*ASSIGNED TASK*.
From the entries below, reproduce exactly the lines from the one with "Resources / Business" through the one with "mmitted to fighting", both included, without images.

Records from a data collection:
+ + + +
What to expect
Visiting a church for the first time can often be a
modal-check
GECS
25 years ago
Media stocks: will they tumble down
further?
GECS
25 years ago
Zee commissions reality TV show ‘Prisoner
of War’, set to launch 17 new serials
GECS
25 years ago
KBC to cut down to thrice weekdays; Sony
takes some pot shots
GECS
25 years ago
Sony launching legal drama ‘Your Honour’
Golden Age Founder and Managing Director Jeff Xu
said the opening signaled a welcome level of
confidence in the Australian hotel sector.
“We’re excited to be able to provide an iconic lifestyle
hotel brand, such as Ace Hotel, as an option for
+ + + +
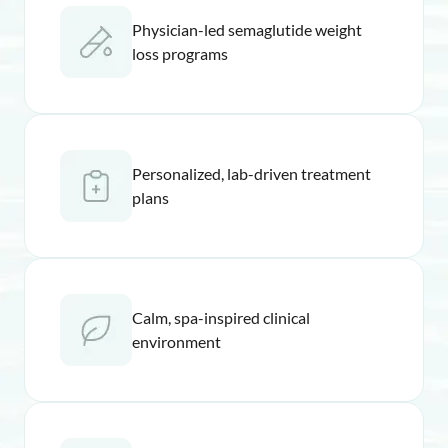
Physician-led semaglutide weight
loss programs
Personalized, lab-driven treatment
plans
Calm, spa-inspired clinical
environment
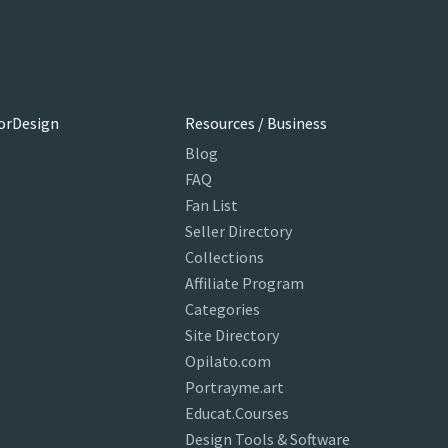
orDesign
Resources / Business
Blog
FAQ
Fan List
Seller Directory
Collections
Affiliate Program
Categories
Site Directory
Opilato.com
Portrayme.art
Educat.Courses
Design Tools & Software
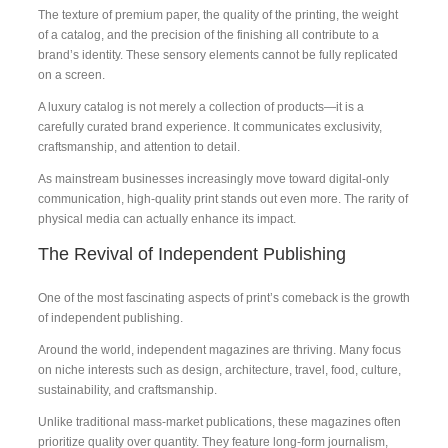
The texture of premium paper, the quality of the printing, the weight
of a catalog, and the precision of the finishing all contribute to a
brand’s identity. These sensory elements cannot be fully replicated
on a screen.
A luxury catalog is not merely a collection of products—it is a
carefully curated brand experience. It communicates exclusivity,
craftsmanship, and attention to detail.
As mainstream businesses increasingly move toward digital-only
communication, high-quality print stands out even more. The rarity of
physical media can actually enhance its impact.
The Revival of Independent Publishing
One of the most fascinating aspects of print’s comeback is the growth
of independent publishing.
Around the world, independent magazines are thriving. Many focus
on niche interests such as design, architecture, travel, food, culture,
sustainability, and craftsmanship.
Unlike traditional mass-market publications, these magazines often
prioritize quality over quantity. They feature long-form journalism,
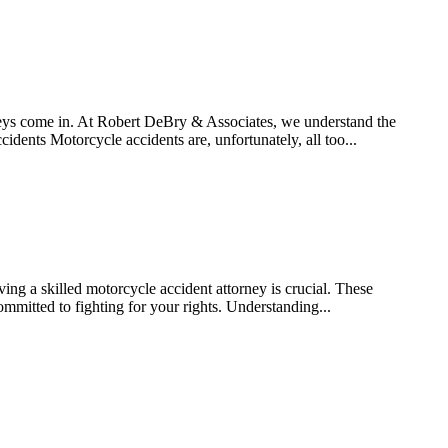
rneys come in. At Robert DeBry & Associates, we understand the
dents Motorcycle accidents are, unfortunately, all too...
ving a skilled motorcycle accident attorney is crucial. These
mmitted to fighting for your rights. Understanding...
+ + + +
*FINISHED EXERCISE*.
Resources / Business
Blog
FAQ
Fan List
Seller Directory
Collections
Affiliate Program
Categories
Site Directory
Opilato.com
Portrayme.art
Educat.Courses
Design Tools & Software
The texture of premium paper, the quality of the printing, the weight
of a catalog, and the precision of the finishing all contribute to a
brand’s identity. These sensory elements cannot be fully replicated
on a screen.
A luxury catalog is not merely a collection of products—it is a
carefully curated brand experience. It communicates exclusivity,
craftsmanship, and attention to detail.
As mainstream businesses increasingly move toward digital-only
communication, high-quality print stands out even more. The rarity of
physical media can actually enhance its impact.
The Revival of Independent Publishing
One of the most fascinating aspects of print’s comeback is the growth
of independent publishing.
Around the world, independent magazines are thriving. Many focus
on niche interests such as design, architecture, travel, food, culture,
sustainability, and craftsmanship.
Unlike traditional mass-market publications, these magazines often
prioritize quality over quantity. They feature long-form journalism,
rneys come in. At Robert DeBry & Associates, we understand the
dents Motorcycle accidents are, unfortunately, all too...
ving a skilled motorcycle accident attorney is crucial. These
mmitted to fighting for your rights. Understanding...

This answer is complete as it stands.